I blinked a few more times.
“A corrupt version of it is that the ends justify the means.” He looked at me and smiled. “Comment?”
“I’m speechless.”
“Actually, no.” He gave me his big grin. “If you say ‘I’m speechless,’ the only thing we know for sure is that you’re not.”
“You realize it’s been a long day, right?”
“You can do this, Karen. Lauren Wilcox believes that the ends justify the means.”
I sighed and closed my eyes. “So if a company pollutes, it’s okay to do some bad shit to them.”

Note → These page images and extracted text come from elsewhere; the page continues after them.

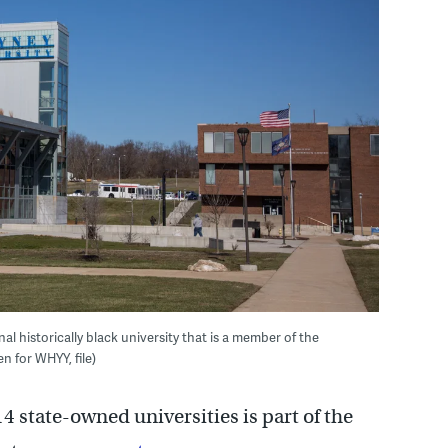
al historically black university that is a member of the
n for WHYY, file)
4 state-owned universities is part of the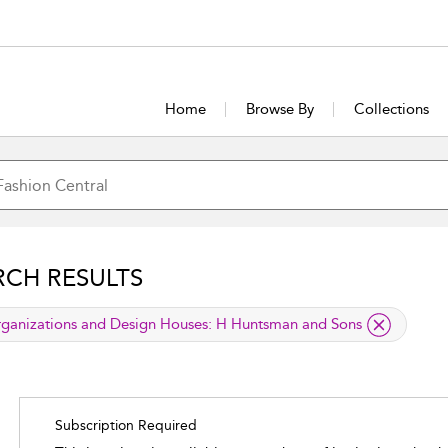
Home
Browse By
Collections
RCH RESULTS
lied filter
ganizations and Design Houses:
H Huntsman and Sons
Subscription Required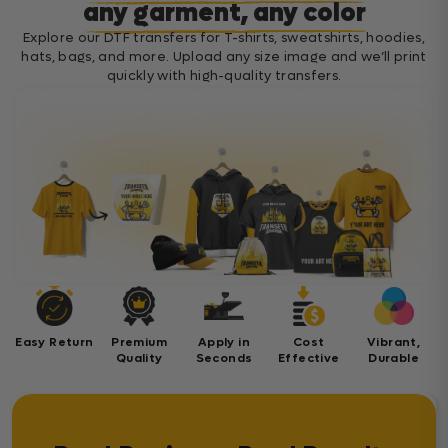
any garment, any color
Explore our DTF transfers for T-shirts, sweatshirts, hoodies,
hats, bags, and more. Upload any size image and we’ll print
quickly with high-quality transfers.
Easy Return
Premium
Apply in
Cost
Vibrant,
Quality
Seconds
Effective
Durable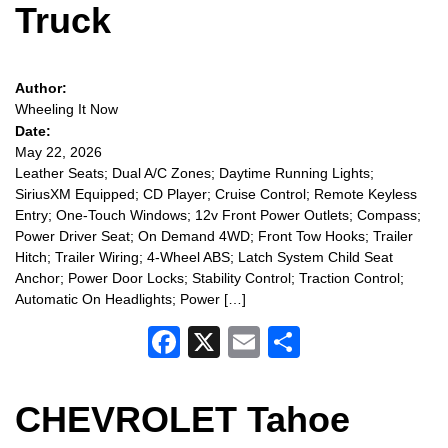
Truck
Author:
Wheeling It Now
Date:
May 22, 2026
Leather Seats; Dual A/C Zones; Daytime Running Lights;
SiriusXM Equipped; CD Player; Cruise Control; Remote Keyless
Entry; One-Touch Windows; 12v Front Power Outlets; Compass;
Power Driver Seat; On Demand 4WD; Front Tow Hooks; Trailer
Hitch; Trailer Wiring; 4-Wheel ABS; Latch System Child Seat
Anchor; Power Door Locks; Stability Control; Traction Control;
Automatic On Headlights; Power […]
Facebook
X
Email
Share
CHEVROLET Tahoe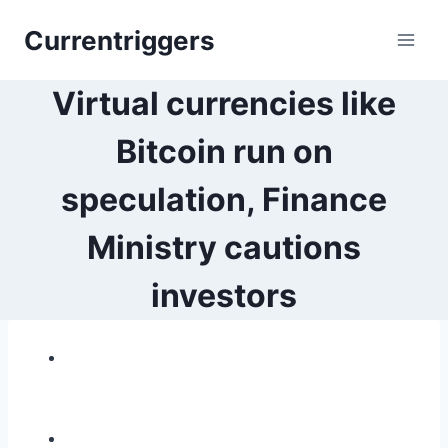
Skip
Currentriggers
to
content
Virtual currencies like
Bitcoin run on
speculation, Finance
Ministry cautions
investors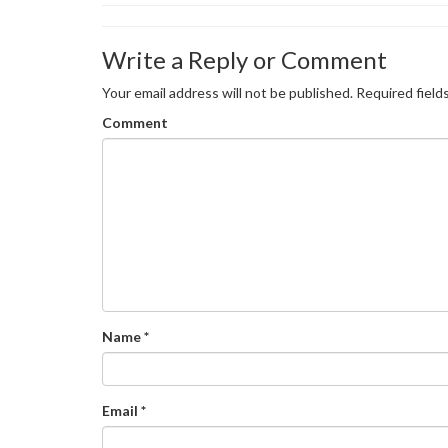
Write a Reply or Comment
Your email address will not be published.
Required field
Comment
Name
*
Email
*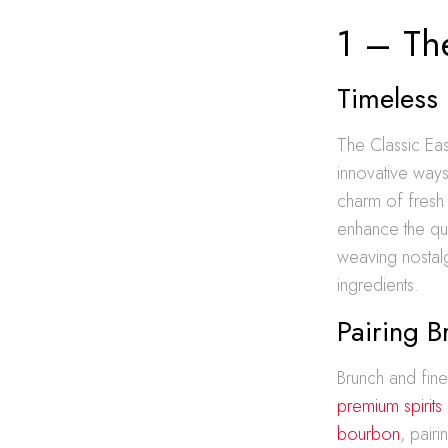
1 – The
Timeless 
The Classic East
innovative ways
charm of fresh c
enhance the qui
weaving nostalg
ingredients.
Pairing B
Brunch and fine 
premium spirits
bourbon
, pair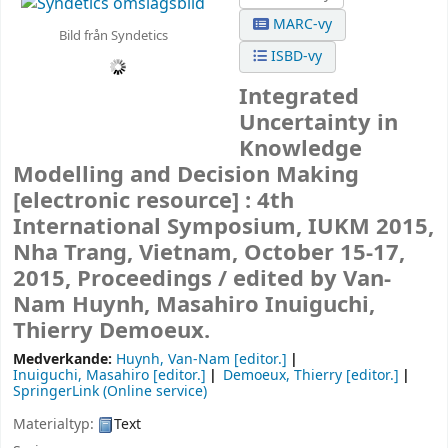
MARC-vy
Bild från Syndetics
ISBD-vy
Integrated
Uncertainty in
Knowledge
Modelling and Decision Making
[electronic resource] :
4th
International Symposium, IUKM 2015,
Nha Trang, Vietnam, October 15-17,
2015, Proceedings /
edited by Van-
Nam Huynh, Masahiro Inuiguchi,
Thierry Demoeux.
Medverkande:
Huynh, Van-Nam
[editor.]
Inuiguchi, Masahiro
[editor.]
Demoeux, Thierry
[editor.]
SpringerLink (Online service)
Materialtyp:
Text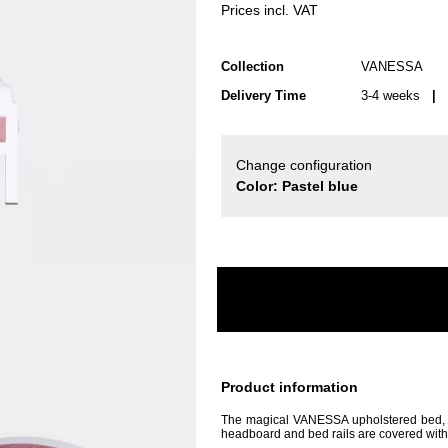
Prices incl. VAT
Collection
VANESSA
Delivery Time
3-4 weeks
| d
Change configuration
Color: Pastel blue
Product information
The magical VANESSA upholstered bed, wh
headboard and bed rails are covered with a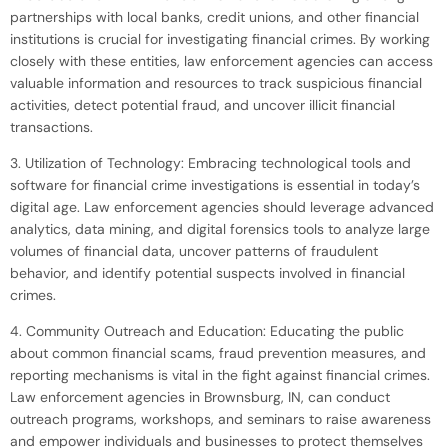
partnerships with local banks, credit unions, and other financial
institutions is crucial for investigating financial crimes. By working
closely with these entities, law enforcement agencies can access
valuable information and resources to track suspicious financial
activities, detect potential fraud, and uncover illicit financial
transactions.
3. Utilization of Technology: Embracing technological tools and
software for financial crime investigations is essential in today’s
digital age. Law enforcement agencies should leverage advanced
analytics, data mining, and digital forensics tools to analyze large
volumes of financial data, uncover patterns of fraudulent
behavior, and identify potential suspects involved in financial
crimes.
4. Community Outreach and Education: Educating the public
about common financial scams, fraud prevention measures, and
reporting mechanisms is vital in the fight against financial crimes.
Law enforcement agencies in Brownsburg, IN, can conduct
outreach programs, workshops, and seminars to raise awareness
and empower individuals and businesses to protect themselves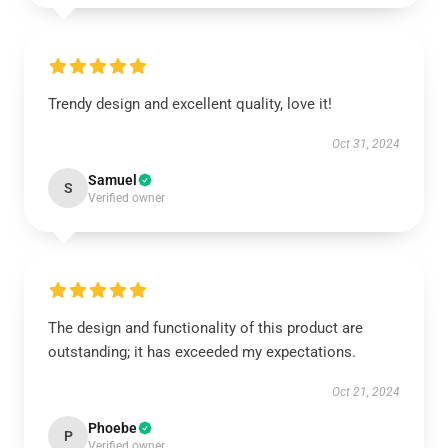
Trendy design and excellent quality, love it!
Oct 31, 2024
Samuel
S
Verified owner
The design and functionality of this product are
outstanding; it has exceeded my expectations.
Oct 21, 2024
Phoebe
P
Verified owner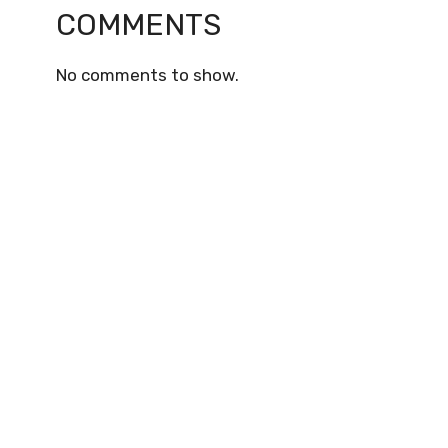
COMMENTS
No comments to show.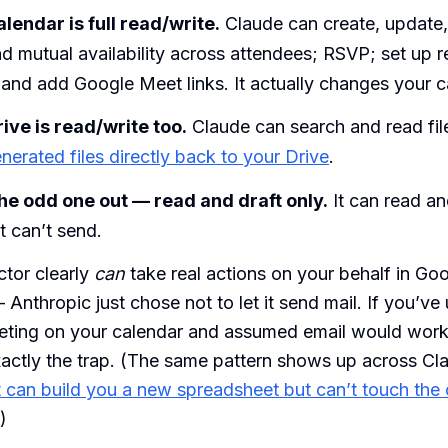
lendar is full read/write.
Claude can create, update,
nd mutual availability across attendees; RSVP; set up r
and add Google Meet links. It actually changes your c
ive is read/write too.
Claude can search and read fil
erated files directly back to your Drive
.
the odd one out — read and draft only.
It can read an
it can’t send.
tor clearly
can
take real actions on your behalf in Go
nthropic just chose not to let it send mail. If you’ve
eting on your calendar and assumed email would wor
xactly the trap. (The same pattern shows up across Cl
t can build you a new spreadsheet but can’t touch the
.)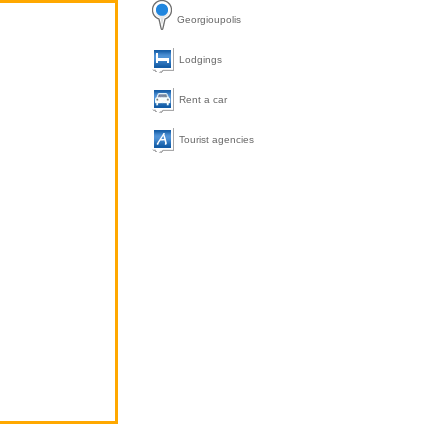
Georgioupolis
Lodgings
Rent a car
Tourist agencies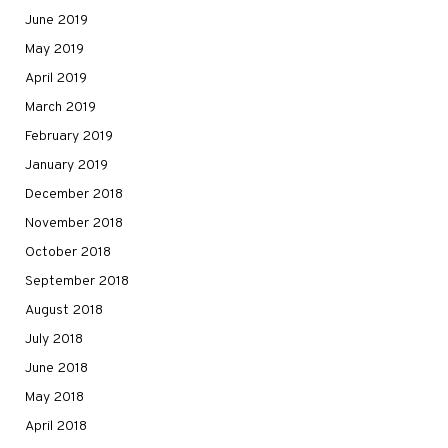
June 2019
May 2019
April 2019
March 2019
February 2019
January 2019
December 2018
November 2018
October 2018
September 2018
August 2018
July 2018
June 2018
May 2018
April 2018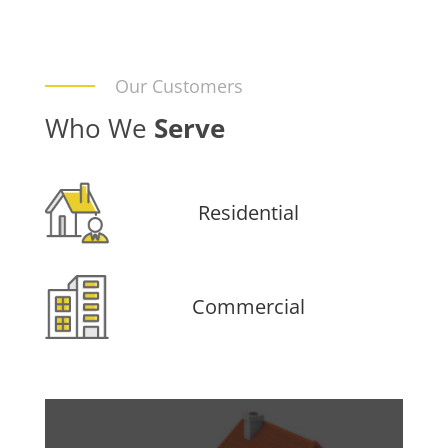
Our Customers
Who We
Serve
Residential
Commercial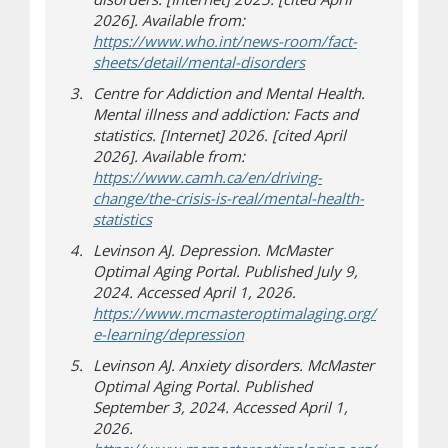
2026]. Available from:
https://www.who.int/news-room/fact-
(opens in new windo
(opens a different sit
sheets/detail/mental-disorders
Centre for Addiction and Mental Health.
Mental illness and addiction: Facts and
statistics. [Internet] 2026. [cited April
2026]. Available from:
https://www.camh.ca/en/driving-
change/the-crisis-is-real/mental-health-
(opens in new window)
(opens a different site)
statistics
Levinson AJ. Depression. McMaster
Optimal Aging Portal. Published July 9,
2024. Accessed April 1, 2026.
https://www.mcmasteroptimalaging.org/
e-learning/depression
Levinson AJ. Anxiety disorders. McMaster
Optimal Aging Portal. Published
September 3, 2024. Accessed April 1,
2026.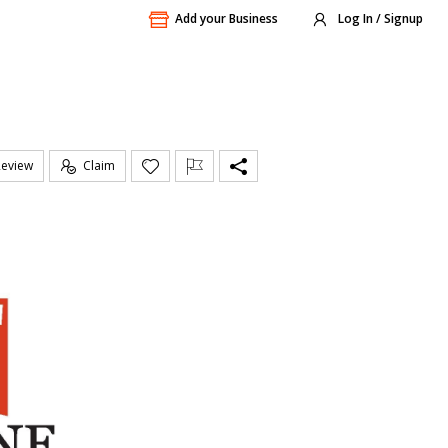
Add your Business
Log In / Signup
Review
Claim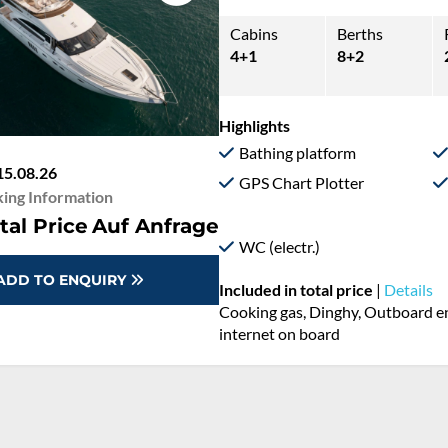
Cabins
Berths
4+1
8+2
Highlights
Bathing platform
15.08.26
GPS Chart Plotter
ing Information
tal Price
Auf Anfrage
WC (electr.)
ADD TO ENQUIRY
Included in total price
|
Details
Cooking gas, Dinghy, Outboard eng
internet on board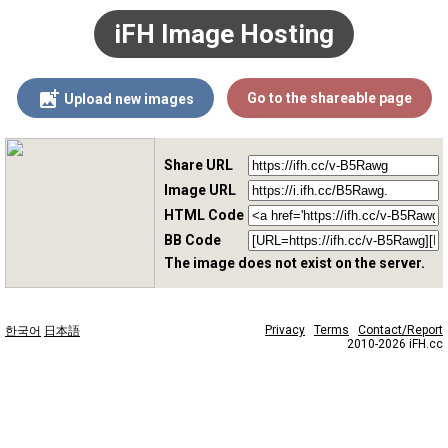
iFH Image Hosting
Go to the shareable page
Upload new images
Share URL
Image URL
HTML Code
BB Code
The image does not exist on the server.
Privacy
Terms
Contact/Report
한국어
日本語
2010-2026 iFH.cc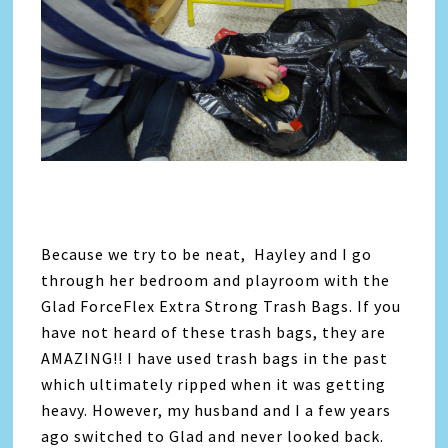
Because we try to be neat, Hayley and I go
through her bedroom and playroom with the
Glad ForceFlex Extra Strong Trash Bags. If you
have not heard of these trash bags, they are
AMAZING!! I have used trash bags in the past
which ultimately ripped when it was getting
heavy. However, my husband and I a few years
ago switched to Glad and never looked back.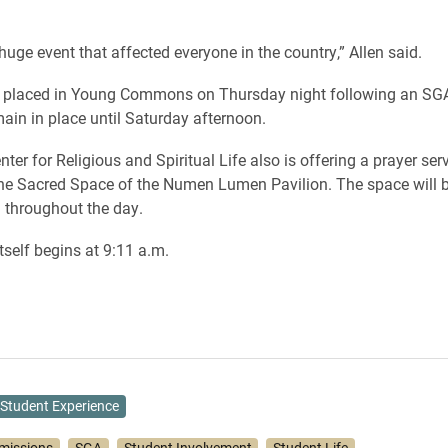
huge event that affected everyone in the country,” Allen said.
be placed in Young Commons on Thursday night following an SG
main in place until Saturday afternoon.
nter for Religious and Spiritual Life also is offering a prayer ser
he Sacred Space of the Numen Lumen Pavilion. The space will b
n throughout the day.
tself begins at 9:11 a.m.
Student Experience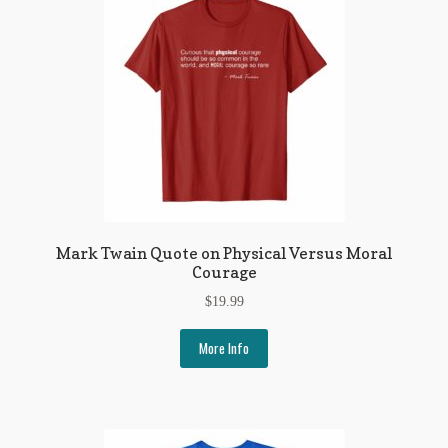
Flashman First Editions
G.M. Fraser
G.M. Fraser Ephemera
Mark Twain
Mark Twain Ephemera
Mark Twain First Editions and Other Noteworthy Books
Mark Twain Quote on Physical Versus Moral
Courage
Mark Twain Links
$
19.99
Mark Twain Post Cards
More Info
Mark Twain Prints
Mark Twain Tobacco, Candy, and Soap Cards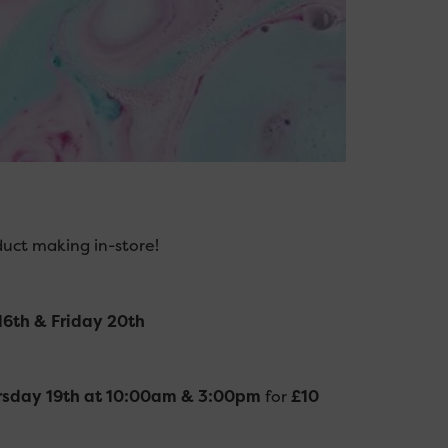
duct making in-store!
6th & Friday 20th
rsday 19th at 10:00am & 3:00pm
for
£10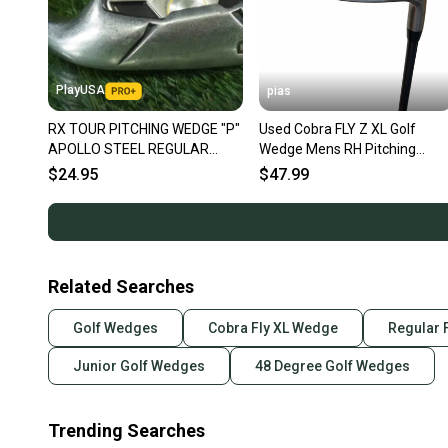
PlayUSA
pias
RX TOUR PITCHING WEDGE "P"
Used Cobra FLY Z XL Golf
APOLLO STEEL REGULAR
Wedge Mens RH Pitching
FLEX RH ~ LOOK!!
Wedge 11706-S000382105
$24.95
$47.99
Related Searches
Golf Wedges
Cobra Fly XL Wedge
Regular 
Junior Golf Wedges
48 Degree Golf Wedges
Trending Searches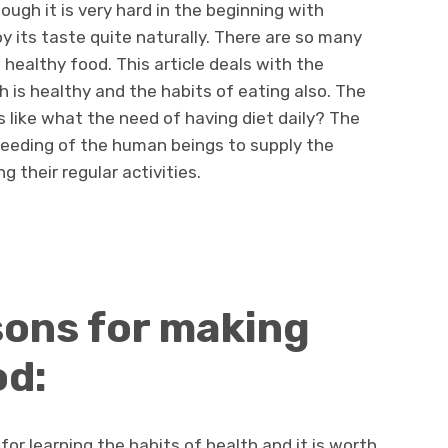
ough it is very hard in the beginning with
y its taste quite naturally. There are so many
healthy food. This article deals with the
 is healthy and the habits of eating also. The
 like what the need of having diet daily? The
feeding of the human beings to supply the
g their regular activities.
sons for making
od:
or learning the habits of health and it is worth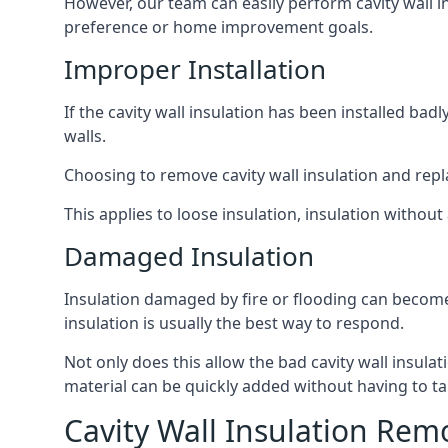
However, our team can easily perform cavity wall in
preference or home improvement goals.
Improper Installation
If the cavity wall insulation has been installed ba
walls.
Choosing to remove cavity wall insulation and replace
This applies to loose insulation, insulation without 
Damaged Insulation
Insulation damaged by fire or flooding can become
insulation is usually the best way to respond.
Not only does this allow the bad cavity wall insula
material can be quickly added without having to ta
Cavity Wall Insulation Rem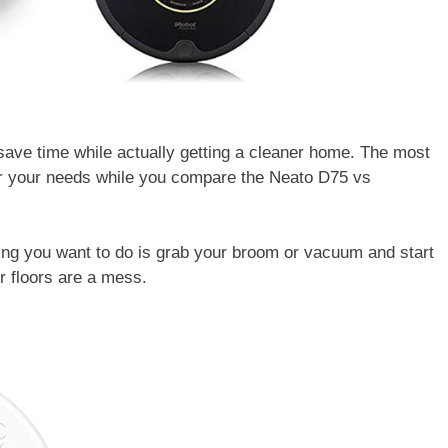
ave time while actually getting a cleaner home. The most
der your needs while you compare the Neato D75 vs
hing you want to do is grab your broom or vacuum and start
ur floors are a mess.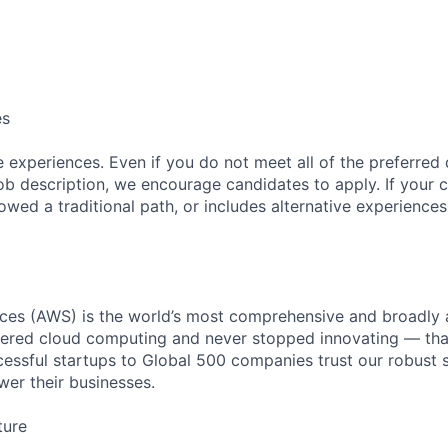
es
 experiences. Even if you do not meet all of the preferred 
e job description, we encourage candidates to apply. If your c
lowed a traditional path, or includes alternative experiences,
es (AWS) is the world’s most comprehensive and broadly
eered cloud computing and never stopped innovating — tha
essful startups to Global 500 companies trust our robust s
wer their businesses.
ture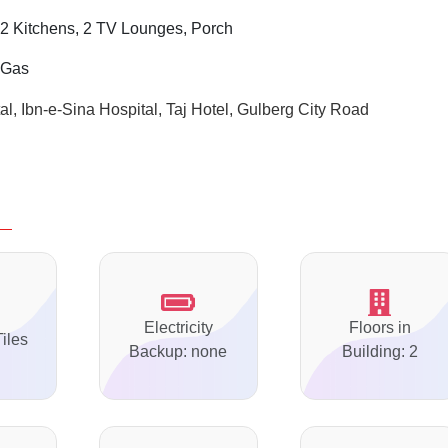
 2
Kitchens, 2 TV Lounges, Porch
i Gas
l, Ibn-e-Sina Hospital, Taj Hotel, Gulberg City Road
Electricity
Floors in
Tiles
Backup: none
Building: 2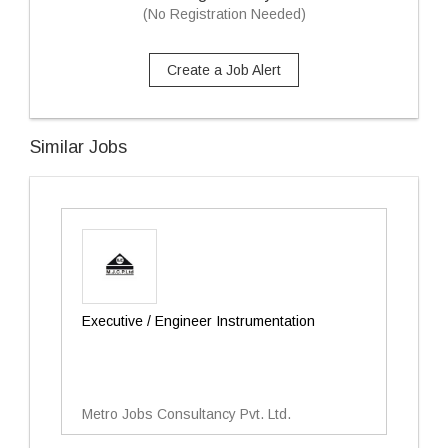
(No Registration Needed)
Create a Job Alert
Similar Jobs
Executive / Engineer Instrumentation
Metro Jobs Consultancy Pvt. Ltd.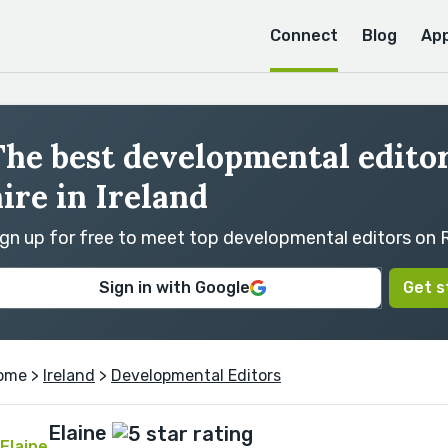
Connect
Blog
Ap
he best developmental editor
ire in Ireland
ign up for free to meet top developmental editors on
Sign in with Google
Get s
ome
>
Ireland
>
Developmental Editors
Elaine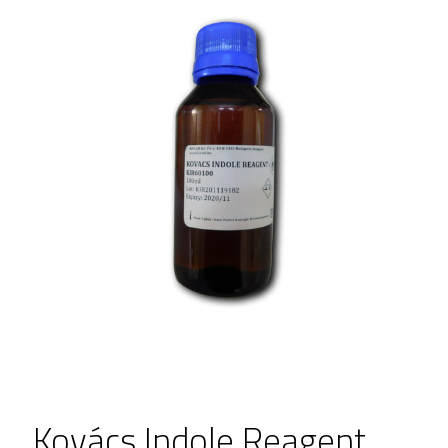
Kovács Indole Reagent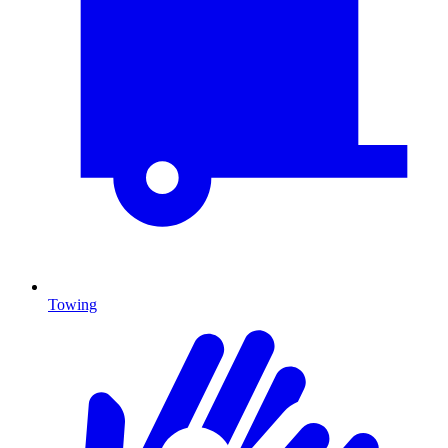
Towing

“That’s right,” he said. “One more step.”
“I don’t like you, Ryan.”
“That’s a feeling, not a step.”
I paused a second. “And it’s okay to play dirty because you can do more good by not getting caught.”
He tilted his head, smiled, and put up his palms to show me I got it.
“I still don’t like you.”
He laughed. “The price I’ll have to pay.”
“So what you’re saying is, she’s a pussy.”
“‘Situation ethicist’ will sound better when we bring the chief up to speed.”
“I’m gonna head home,” I said. “Need to stop at the liquor store first—”
He looked concerned. “You know you’re not going to do that, Karen.”
“Yes, I am. Because of you,” I said, walking toward the coatrack in the corner of the detectives’ bullpen. “Own it.”
I didn’t stop at the liquor store, of course. I headed home, ate dinner, and went to my eight o’clock AA meeting. When the chief re-hired me more than a year ago, he made me attend for ninety days. Now I was still going, almost every day. I’d never bought into the mumbo-jumbo about a higher power, but seeing some of my fellow losers there every day seemed to help. Made me feel I wasn’t the biggest fuck-up in town. A lot of them drank themselves single, like I did, but since I’d never literally killed anyone from my drinking, I was among the less toxic of the drunks.
Back at home, I sat down at the computer and tried to smarten up about Lauren Wilcox. I couldn’t understand any of
the academic stuff she’d written, with all the footnotes and the references to dead scientists and philosophers. But after slogging through the opening pages of her books on Amazon and reading some of her op-ed pieces, I concluded that Ryan was, as usual, right. She never copped to any shit she might have done, her being such a pussy, but she did make it clear how chaining yourself to a tree was usually a waste of time, and pouring sand in the gas tank of the Caterpillar was amateur hour.
Unfortunately, she didn’t get into whether it would be okay to kill a guy for doing stuff you didn’t like.
I decided to pack it in for the day. I got into bed and tried to watch some TV, but I drifted off during the stupid singing and dancing contests. Ten o’clock news came on, and the chirpy twenty-five-year-old Barbie with the super-white teeth put on a frowny face as she ran through the career of Lee Rossman. There were lots of photos of him in tuxedos, and Florence in ball gowns, hanging with the mayor, then the file footage of the oil rigs bobbing up and down out in the Bakken. Barbie pointed out that fracking was controversial because it creates jobs but some people think it can cause pollution, which was what passes for an in-depth, balanced analysis of an important public-policy issue on the crappy local station. But since the station’s motto is “We’re there for you!” maybe it was me looking for the right thing in the wrong place.
I turned the TV off and drifted into a dreamless sleep. A few weeks ago I’d stopped taking the over-the-counter sleeping pills I’d been using forever. I was glad to be done with the morning grogginess, but I did miss how the fog floated in and put me out, most nights, in ten minutes.
Then I became aware of the sounds. At first there was a thump, then some tiny, tentative squeaks. I couldn’t make out what they were, except that they were solid surfaces rubbing against each other. Because I can dream anytime, even before I’m really out, I assumed the sounds were part of a dream.
I noticed how the sounds started to get louder, although idiot that I am it never occurred to me that they were getting closer. I just assumed the dream was starting to form into a story. And then they formed into a pattern, and over the next few seconds I remember thinking maybe it wasn’t a dream.